In the field of medicine, it is increasingly common to improve and support clinical decision making using prediction algorithms. With these algorithms, several relevant variables, also referred to as predictors, are combined, resulting in a quantified estimate of the individual's prognosis. These estimates, also referred to as scores on a prognostic index (PI), can be used to determine the level of care that is needed in the future (Lorenzo‐Luaces, DeRubeis, van Straten, & Tiemens, 2017). Well‐known examples of this approach are the Framingham risk prediction algorithms for cardiovascular disease (Anderson, Wilson, Odell, & Kannel, 1991) and prediction algorithms for cancer risk (Chen et al., 2006; Park et al., 2009).

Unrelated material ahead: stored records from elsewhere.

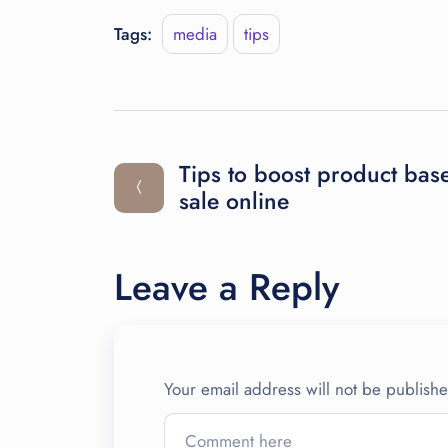
Tags:
media
tips
Tips to boost product bas
sale online
Leave a Reply
Your email address will not be publish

In clinical psychology and psychiatry, research on multivariate algorithms to predict acute phase treatment outcomes in MDD is rapidly growing. Among others, recent studies have focused on predicting the optimal treatment for a given individual using a so‐called “Personalized Advantage Index Approach” (Cohen & DeRubeis, 2018; DeRubeis et al., 2014; Huibers et al., 2015). In addition, personalized predictions to determine the optimal level of treatment intensity have been studied (Delgadillo, Moreea, & Lutz, 2016; Lorenzo‐Luaces et al., 2017). So far, only two studies have investigated multivariate prediction algorithms for the long‐term course of MDD (van Loo, Aggen, Gardner, & Kendler, 2015; Wang et al., 2014). These studies—both of an epidemiological nature—have developed powerful prediction models, providing valuable insights into the multifactorial nature of depression recurrence. Unfortunately, because of their naturalistic, population‐based design, these studies cannot disentangle treatment effects from natural course.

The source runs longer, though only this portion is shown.